Recorded data
* * * * * * *

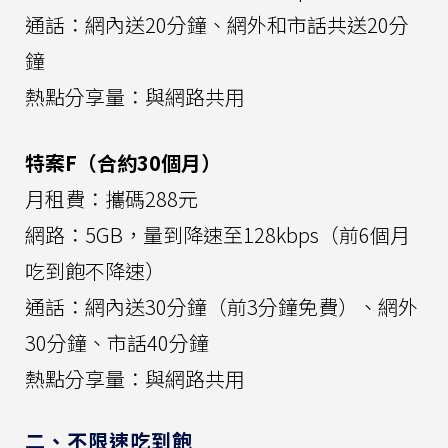
通話：網內送20分鐘、網外和市話共送20分
鐘
熱點分享量：與網路共用
特案F（合約30個月）
月租費：攜碼288元
網路：5GB，量到降速至128kbps（前6個月
吃到飽不降速）
通話：網內送30分鐘（前3分鐘免費）、網外
30分鐘、市話40分鐘
熱點分享量：與網路共用
二、不限速吃到飽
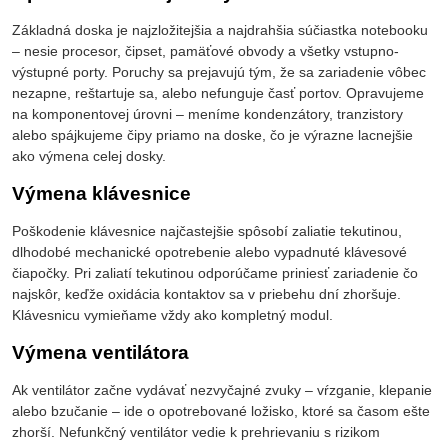
Základná doska je najzložitejšia a najdrahšia súčiastka notebooku
– nesie procesor, čipset, pamäťové obvody a všetky vstupno-
výstupné porty. Poruchy sa prejavujú tým, že sa zariadenie vôbec
nezapne, reštartuje sa, alebo nefunguje časť portov. Opravujeme
na komponentovej úrovni – meníme kondenzátory, tranzistory
alebo spájkujeme čipy priamo na doske, čo je výrazne lacnejšie
ako výmena celej dosky.
Výmena klávesnice
Poškodenie klávesnice najčastejšie spôsobí zaliatie tekutinou,
dlhodobé mechanické opotrebenie alebo vypadnuté klávesové
čiapočky. Pri zaliatí tekutinou odporúčame priniesť zariadenie čo
najskôr, keďže oxidácia kontaktov sa v priebehu dní zhoršuje.
Klávesnicu vymieňame vždy ako kompletný modul.
Výmena ventilátora
Ak ventilátor začne vydávať nezvyčajné zvuky – vŕzganie, klepanie
alebo bzučanie – ide o opotrebované ložisko, ktoré sa časom ešte
zhorší. Nefunkčný ventilátor vedie k prehrievaniu s rizikom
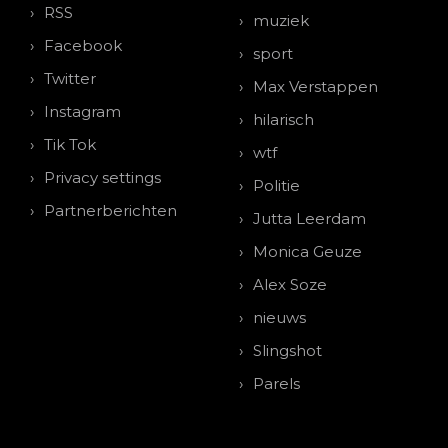
RSS
muziek
Facebook
sport
Twitter
Max Verstappen
Instagram
hilarisch
Tik Tok
wtf
Privacy settings
Politie
Partnerberichten
Jutta Leerdam
Monica Geuze
Alex Soze
nieuws
Slingshot
Parels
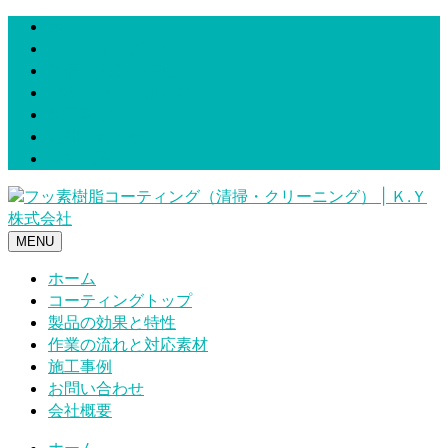
ホーム
コーティングトップ
製品の効果と特性
作業の流れと対応素材
施工事例
お問い合わせ
会社概要
MENU
ホーム
コーティングトップ
製品の効果と特性
作業の流れと対応素材
施工事例
お問い合わせ
会社概要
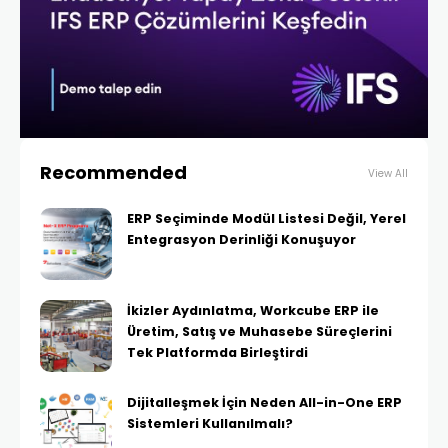
Recommended
View All
ERP Seçiminde Modül Listesi Değil, Yerel
Entegrasyon Derinliği Konuşuyor
İkizler Aydınlatma, Workcube ERP ile
Üretim, Satış ve Muhasebe Süreçlerini
Tek Platformda Birleştirdi
Dijitalleşmek İçin Neden All-in-One ERP
Sistemleri Kullanılmalı?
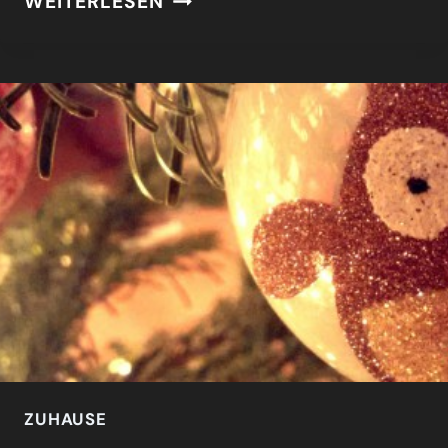
WEITERLESEN
UND
SIEH
ZUHAUSE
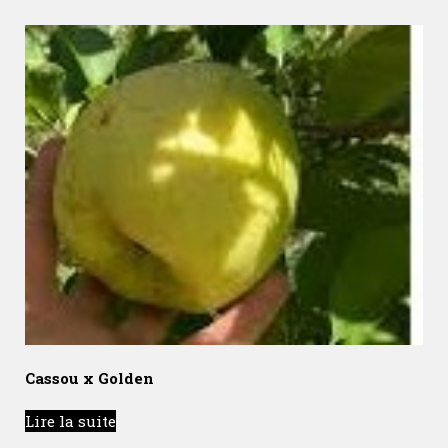
Cassou x Golden
Lire la suite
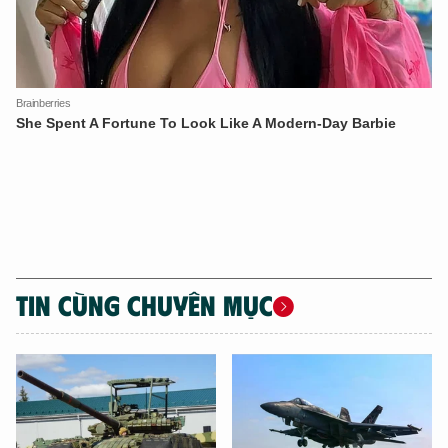
TIN CÙNG CHUYÊN MỤC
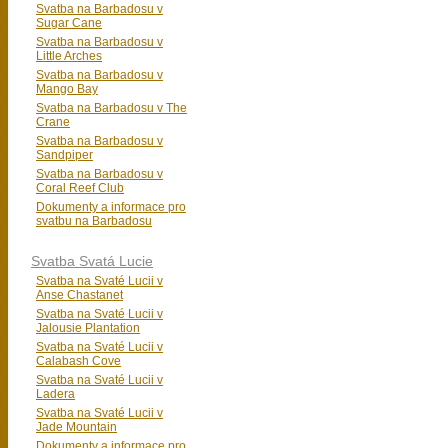
Svatba na Barbadosu v
Sugar Cane
Svatba na Barbadosu v
Little Arches
Svatba na Barbadosu v
Mango Bay
Svatba na Barbadosu v The
Crane
Svatba na Barbadosu v
Sandpiper
Svatba na Barbadosu v
Coral Reef Club
Dokumenty a informace pro
svatbu na Barbadosu
Svatba Svatá Lucie
Svatba na Svaté Lucii v
Anse Chastanet
Svatba na Svaté Lucii v
Jalousie Plantation
Svatba na Svaté Lucii v
Calabash Cove
Svatba na Svaté Lucii v
Ladera
Svatba na Svaté Lucii v
Jade Mountain
Dokumenty a informace pro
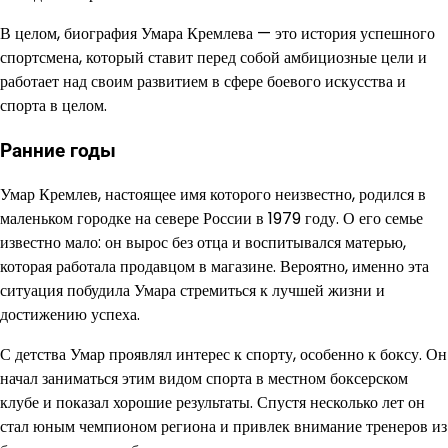
В целом, биография Умара Кремлева — это история успешного
спортсмена, который ставит перед собой амбициозные цели и
работает над своим развитием в сфере боевого искусства и
спорта в целом.
Ранние годы
Умар Кремлев, настоящее имя которого неизвестно, родился в
маленьком городке на севере России в 1979 году. О его семье
известно мало: он вырос без отца и воспитывался матерью,
которая работала продавцом в магазине. Вероятно, именно эта
ситуация побудила Умара стремиться к лучшей жизни и
достижению успеха.
С детства Умар проявлял интерес к спорту, особенно к боксу. Он
начал заниматься этим видом спорта в местном боксерском
клубе и показал хорошие результаты. Спустя несколько лет он
стал юным чемпионом региона и привлек внимание тренеров из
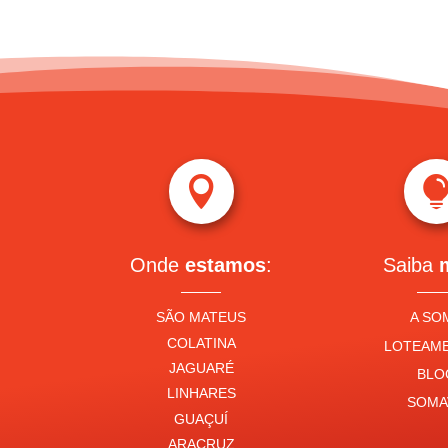

Onde
estamos
:
Saiba
SÃO MATEUS
A SO
COLATINA
LOTEAM
JAGUARÉ
BLO
LINHARES
SOMA
GUAÇUÍ
ARACRUZ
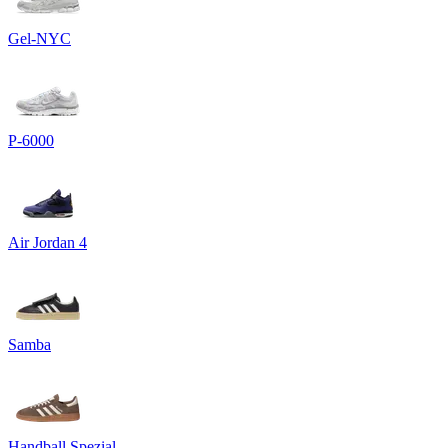
Gel-NYC
P-6000
Air Jordan 4
Samba
Handball Spezial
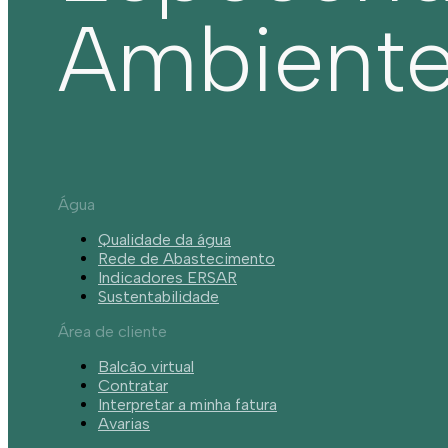
Ambient
Água
Qualidade da água
Rede de Abastecimento
Indicadores ERSAR
Sustentabilidade
Área de cliente
Balcão virtual
Contratar
Interpretar a minha fatura
Avarias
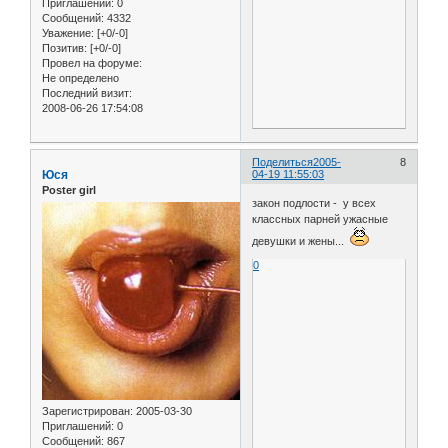
Приглашений:
0
Сообщений:
4332
Уважение:
[+0/-0]
Позитив:
[+0/-0]
Провел на форуме:
Не определено
Последний визит:
2008-06-26 17:54:08
Поделиться
2005-
8
Юся
04-19 11:55:03
Poster girl
закон подлости - у всех
классных парней ужасные
девушки и жены...
0
Зарегистрирован
: 2005-03-30
Приглашений:
0
Сообщений:
867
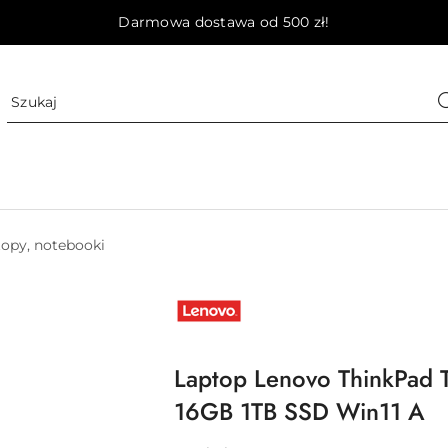
Darmowa dostawa od 500 zł!
opy, notebooki
NAZWA
PRODUCENTA:
LENOVO
Laptop Lenovo ThinkPad
16GB 1TB SSD Win11 A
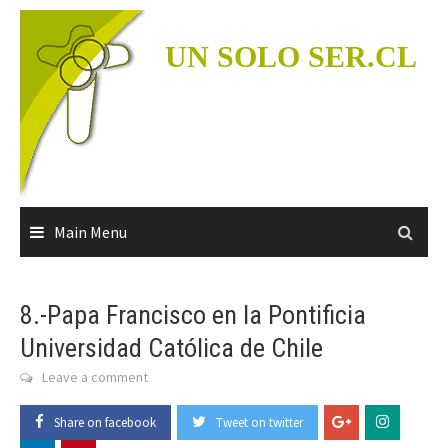
Skip
to
UN SOLO SER.CL
content
Main Menu
8.-Papa Francisco en la Pontificia
Universidad Católica de Chile
Leave a comment
Share on facebook
Tweet on twitter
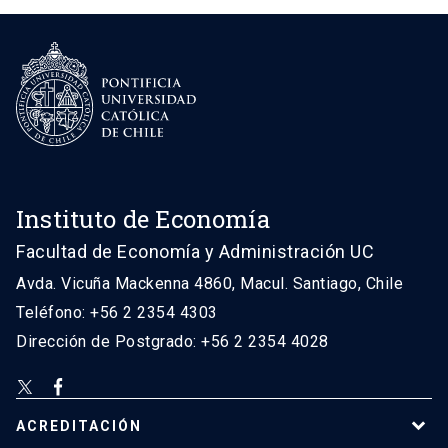
Instituto de Economía
Facultad de Economía y Administración UC
Avda. Vicuña Mackenna 4860, Macul. Santiago, Chile
Teléfono: +56 2 2354 4303
Dirección de Postgrado: +56 2 2354 4028
ACREDITACIÓN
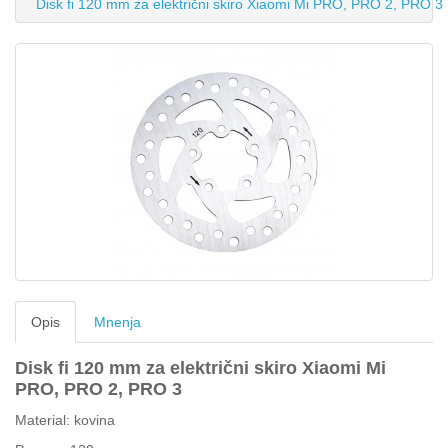
Disk fi 120 mm za električni skiro Xiaomi Mi PRO, PRO 2, PRO 3
Opis
Mnenja
Disk fi 120 mm za električni skiro Xiaomi
Mi
PRO, PRO 2, PRO 3
Material: kovina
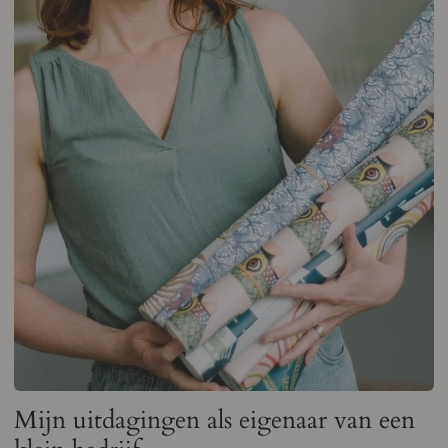
Mijn uitdagingen als eigenaar van een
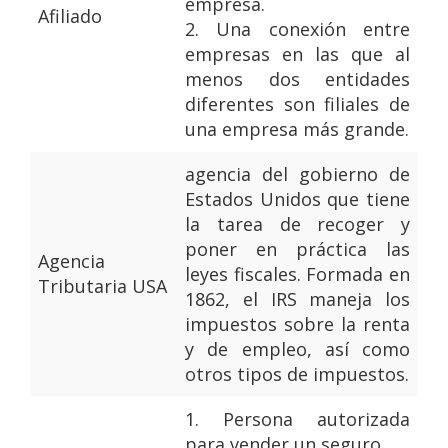
empresa.
Afiliado
2.
Una conexión entre
empresas en las que al
menos dos entidades
diferentes son filiales de
una empresa más grande.
agencia del gobierno de
Estados Unidos que tiene
la tarea de recoger y
poner en práctica las
Agencia
leyes fiscales. Formada en
Tributaria USA
1862, el IRS maneja los
impuestos sobre la renta
y de empleo, así como
otros tipos de impuestos.
1.
Persona autorizada
para vender un seguro.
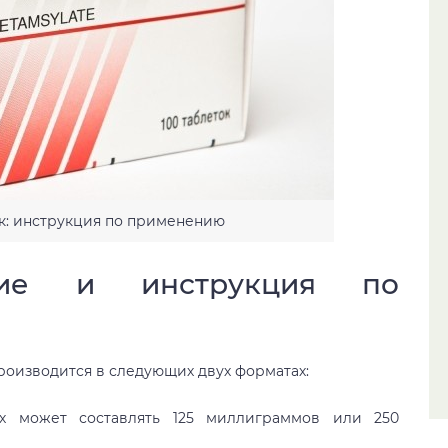
к: инструкция по применению
ание и инструкция по
роизводится в следующих двух форматах:
х может составлять 125 миллиграммов или 250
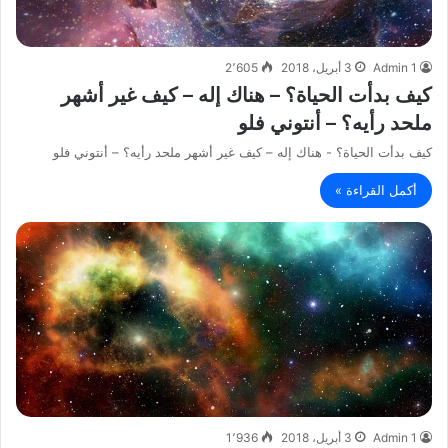
Admin 1
3 أبريل، 2018
2٬605
كيف بدأت الحياة؟ – هناك إله – كيف غير أشهر
ملحد رأيه؟ – أنتوني فلو
كيف بدأت الحياة؟ - هناك إله – كيف غير أشهر ملحد رأيه؟ – أنتوني فلو
أكمل القراءة »
Admin 1
3 أبريل، 2018
1٬936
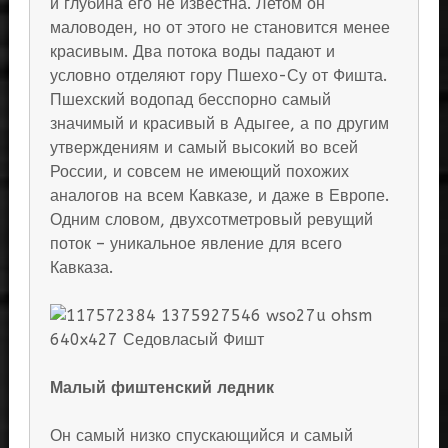
и глубина его не известна. Летом он
маловоден, но от этого не становится менее
красивым. Два потока воды падают и
условно отделяют гору Пшехо-Су от Фишта.
Пшехский водопад бесспорно самый
значимый и красивый в Адыгее, а по другим
утверждениям и самый высокий во всей
России, и совсем не имеющий похожих
аналогов на всем Кавказе, и даже в Европе.
Одним словом, двухсотметровый ревущий
поток – уникальное явление для всего
Кавказа.
Малый фиштенский ледник
Он самый низко спускающийся и самый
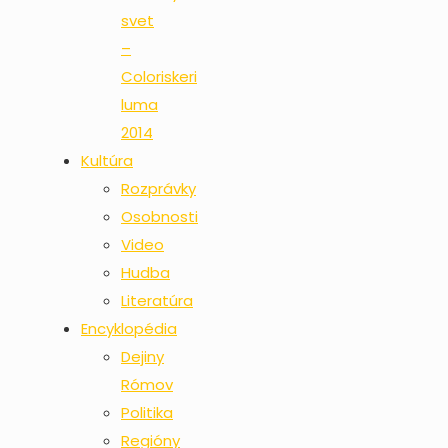
svet
–
Coloriskeri
luma
2014
Kultúra
Rozprávky
Osobnosti
Video
Hudba
Literatúra
Encyklopédia
Dejiny
Rómov
Politika
Regióny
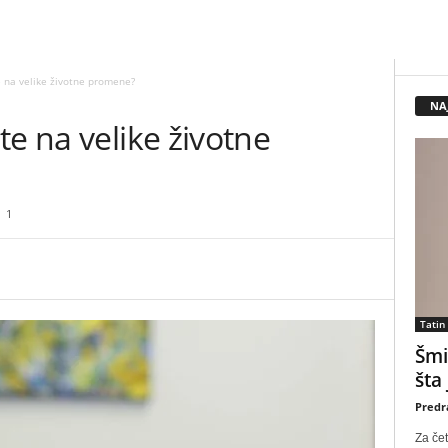
e na velike životne promene?
NA
te na velike životne
1
Tatin
Šmi
šta
Predr
Za čet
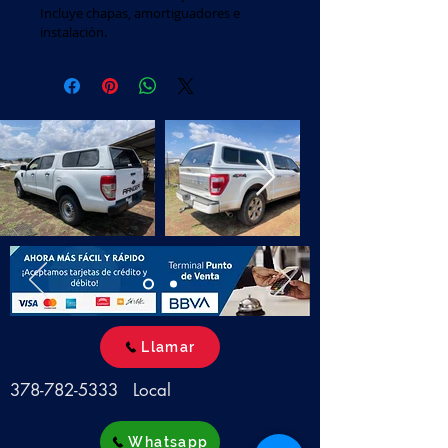
Incluye chapas, amortiguadores e 
instalación.
Llamar
378-782-5333
Local
Whatsapp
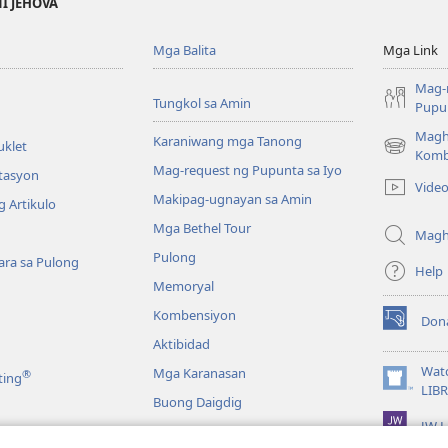
NI JEHOVA
Mga Balita
Mga Link
Mag-
Tungkol sa Amin
Pupun
Magh
Karaniwang mga Tanong
uklet
(may
Komb
Mag-request ng Pupunta sa Iyo
bubukas
itasyon
Vide
na
Makipag-ugnayan sa Amin
 Artikulo
bagong
Mga Bethel Tour
window)
Magh
Pulong
ra sa Pulong
Help
Memoryal
Kombensiyon
Don
(may
Aktibidad
bubukas
na
Wat
Mga Karanasan
®
ting
bagong
(may
LIB
Buong Daigdig
window)
bubukas
JW L
na
bagong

* * * * * * *

Working from the data above, repeat exactly, and only, the lines that begin at the line containing "網路：5GB，量到降速至128kbps（前6個月" and stop after the line containing "спортсмена, который ставит"; pictures are not copied.

網路：5GB，量到降速至128kbps（前6個月
吃到飽不降速）
通話：網內送30分鐘（前3分鐘免費）、網外
30分鐘、市話40分鐘
熱點分享量：與網路共用
二、不限速吃到飽
Základná doska je najzložitejšia a najdrahšia súčiastka notebooku
– nesie procesor, čipset, pamäťové obvody a všetky vstupno-
výstupné porty. Poruchy sa prejavujú tým, že sa zariadenie vôbec
nezapne, reštartuje sa, alebo nefunguje časť portov. Opravujeme
na komponentovej úrovni – meníme kondenzátory, tranzistory
alebo spájkujeme čipy priamo na doske, čo je výrazne lacnejšie
ako výmena celej dosky.
Výmena klávesnice
Poškodenie klávesnice najčastejšie spôsobí zaliatie tekutinou,
dlhodobé mechanické opotrebenie alebo vypadnuté klávesové
čiapočky. Pri zaliatí tekutinou odporúčame priniesť zariadenie čo
najskôr, keďže oxidácia kontaktov sa v priebehu dní zhoršuje.
Klávesnicu vymieňame vždy ako kompletný modul.
Výmena ventilátora
Ak ventilátor začne vydávať nezvyčajné zvuky – vŕzganie, klepanie
alebo bzučanie – ide o opotrebované ložisko, ktoré sa časom ešte
zhorší. Nefunkčný ventilátor vedie k prehrievaniu s rizikom
RSS
muziek
Facebook
sport
Twitter
Max Verstappen
Instagram
hilarisch
Tik Tok
wtf
Privacy settings
Politie
Partnerberichten
Jutta Leerdam
Monica Geuze
Alex Soze
nieuws
Slingshot
Parels
ホーム
コーティングトップ
製品の効果と特性
作業の流れと対応素材
施工事例
お問い合わせ
会社概要
MENU
ホーム
コーティングトップ
製品の効果と特性
作業の流れと対応素材
施工事例
お問い合わせ
会社概要
Recommended
View All
ERP Seçiminde Modül Listesi Değil, Yerel
Entegrasyon Derinliği Konuşuyor
İkizler Aydınlatma, Workcube ERP ile
Üretim, Satış ve Muhasebe Süreçlerini
Tek Platformda Birleştirdi
Dijitalleşmek İçin Neden All-in-One ERP
Sistemleri Kullanılmalı?
WEITERLESEN
UND
SIEH
ZUHAUSE
Cassou x Golden
Lire la suite
TIN CÙNG CHUYÊN MỤC
Svatba na Barbadosu v
Sugar Cane
Svatba na Barbadosu v
Little Arches
Svatba na Barbadosu v
Mango Bay
Svatba na Barbadosu v The
Crane
Svatba na Barbadosu v
Sandpiper
Svatba na Barbadosu v
Coral Reef Club
Dokumenty a informace pro
svatbu na Barbadosu
Svatba Svatá Lucie
Svatba na Svaté Lucii v
Anse Chastanet
Svatba na Svaté Lucii v
Jalousie Plantation
Svatba na Svaté Lucii v
Calabash Cove
Svatba na Svaté Lucii v
Ladera
Svatba na Svaté Lucii v
Jade Mountain
Dokumenty a informace pro
В целом, биография Умара Кремлева — это история успешного
спортсмена, который ставит перед собой амбициозные цели и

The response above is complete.